Other researchers will discuss possible effects on drinking water, fracking’s influence on maternal anxiety and depression and the climate.

The oil and gas industry has long discredited research that links fracking with public health problems, and the work of this year's presenters is no exception.

For example, the Colorado Oil and Gas Association said because McKenzie’s study relied on data from 2011, its results couldn’t be applied in today’s regulatory environment. But McKenzie said that just because regulations have changed that doesn’t mean potential negative impacts of fracking have been eliminated.

“You can change the speed limit, that doesn’t mean that everyone changes the speed that they’re driving," she said.

The oil and gas industry has long ​attempted to discredit research that links fracking with public health problems ​by criticizing the results of studies and what it says are their limitations. The industry also cites its efforts to protect public health.

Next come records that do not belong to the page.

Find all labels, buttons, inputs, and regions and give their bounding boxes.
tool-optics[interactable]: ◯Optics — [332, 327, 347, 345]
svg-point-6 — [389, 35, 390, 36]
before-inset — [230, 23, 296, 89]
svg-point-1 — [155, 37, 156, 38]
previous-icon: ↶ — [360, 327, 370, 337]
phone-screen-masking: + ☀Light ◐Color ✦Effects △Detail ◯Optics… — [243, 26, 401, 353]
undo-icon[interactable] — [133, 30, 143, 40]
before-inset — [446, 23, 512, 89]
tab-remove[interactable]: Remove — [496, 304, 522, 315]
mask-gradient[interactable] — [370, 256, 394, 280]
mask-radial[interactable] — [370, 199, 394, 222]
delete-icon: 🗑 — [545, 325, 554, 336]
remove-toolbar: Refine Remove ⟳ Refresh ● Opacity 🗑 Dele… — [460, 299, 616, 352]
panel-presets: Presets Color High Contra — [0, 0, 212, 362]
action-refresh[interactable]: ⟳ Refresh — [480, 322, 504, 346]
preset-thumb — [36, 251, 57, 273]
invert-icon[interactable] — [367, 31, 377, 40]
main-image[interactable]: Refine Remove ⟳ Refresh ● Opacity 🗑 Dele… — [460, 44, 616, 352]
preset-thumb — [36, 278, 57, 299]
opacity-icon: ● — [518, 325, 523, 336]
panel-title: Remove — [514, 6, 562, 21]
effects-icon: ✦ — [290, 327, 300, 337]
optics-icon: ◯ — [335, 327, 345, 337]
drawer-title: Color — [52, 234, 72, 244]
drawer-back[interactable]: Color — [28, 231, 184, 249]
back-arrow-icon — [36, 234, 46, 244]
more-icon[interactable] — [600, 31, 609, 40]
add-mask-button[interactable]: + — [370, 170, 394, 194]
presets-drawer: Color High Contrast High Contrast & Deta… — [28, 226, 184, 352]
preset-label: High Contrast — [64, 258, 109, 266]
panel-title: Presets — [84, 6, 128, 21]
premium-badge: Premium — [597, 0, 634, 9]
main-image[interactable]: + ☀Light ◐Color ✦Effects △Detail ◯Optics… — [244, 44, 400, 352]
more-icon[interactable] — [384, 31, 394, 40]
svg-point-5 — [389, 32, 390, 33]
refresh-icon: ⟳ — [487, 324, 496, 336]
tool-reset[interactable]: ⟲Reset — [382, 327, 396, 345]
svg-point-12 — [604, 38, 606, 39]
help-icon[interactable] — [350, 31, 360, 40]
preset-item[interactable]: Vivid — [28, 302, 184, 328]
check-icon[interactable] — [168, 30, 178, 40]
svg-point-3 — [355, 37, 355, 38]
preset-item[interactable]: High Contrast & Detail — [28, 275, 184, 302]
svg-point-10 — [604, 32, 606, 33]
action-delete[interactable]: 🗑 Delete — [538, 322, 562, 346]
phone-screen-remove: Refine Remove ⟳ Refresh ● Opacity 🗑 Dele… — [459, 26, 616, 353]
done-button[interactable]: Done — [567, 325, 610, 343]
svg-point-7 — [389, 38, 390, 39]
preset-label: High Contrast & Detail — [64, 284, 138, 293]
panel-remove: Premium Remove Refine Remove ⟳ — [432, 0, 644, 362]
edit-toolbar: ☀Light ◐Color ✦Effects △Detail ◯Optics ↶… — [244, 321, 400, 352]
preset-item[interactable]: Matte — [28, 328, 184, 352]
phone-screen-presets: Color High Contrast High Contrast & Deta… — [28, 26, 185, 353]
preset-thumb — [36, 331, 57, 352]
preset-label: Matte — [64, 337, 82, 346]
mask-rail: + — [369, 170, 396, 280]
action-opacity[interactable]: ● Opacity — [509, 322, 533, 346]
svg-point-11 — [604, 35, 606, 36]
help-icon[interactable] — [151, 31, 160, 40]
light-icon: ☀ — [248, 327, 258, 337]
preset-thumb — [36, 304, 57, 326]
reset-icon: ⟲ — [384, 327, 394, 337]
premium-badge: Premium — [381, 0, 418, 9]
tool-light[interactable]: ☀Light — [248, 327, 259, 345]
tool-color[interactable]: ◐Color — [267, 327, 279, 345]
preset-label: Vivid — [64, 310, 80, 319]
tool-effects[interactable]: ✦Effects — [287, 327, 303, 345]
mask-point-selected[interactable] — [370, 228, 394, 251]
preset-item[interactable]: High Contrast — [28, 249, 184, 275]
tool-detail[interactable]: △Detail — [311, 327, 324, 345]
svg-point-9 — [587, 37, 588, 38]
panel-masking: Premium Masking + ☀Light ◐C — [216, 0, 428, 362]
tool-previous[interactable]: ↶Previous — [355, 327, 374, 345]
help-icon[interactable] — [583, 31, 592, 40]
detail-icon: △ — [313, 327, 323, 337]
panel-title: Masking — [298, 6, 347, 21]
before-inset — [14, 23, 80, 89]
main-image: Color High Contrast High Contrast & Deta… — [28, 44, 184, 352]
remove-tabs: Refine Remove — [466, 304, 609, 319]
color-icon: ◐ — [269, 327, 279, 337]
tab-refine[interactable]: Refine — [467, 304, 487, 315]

For example, in response to a 2016 study that showed an association between living near heavy gas drilling activity and common ailments like chronic nasal and sinus symptoms, severe fatigue and migraines, the American Petroleum Institute said, "Safety is a core value for the industry, and the men and women in our industry are committed to protecting the communities in which they operate. "

The League of Women Voters, which has dubbed this year’s event “The Straight Scoop on Shale,” said presenters will describe how they conducted their research and address any methodological issues.

“I think that the more information that the public can have, local organizations, as well as policy makers and decisions makers, the more information that’s out there,” said Hill. “The more effective and scientifically robust policy can be put forward.”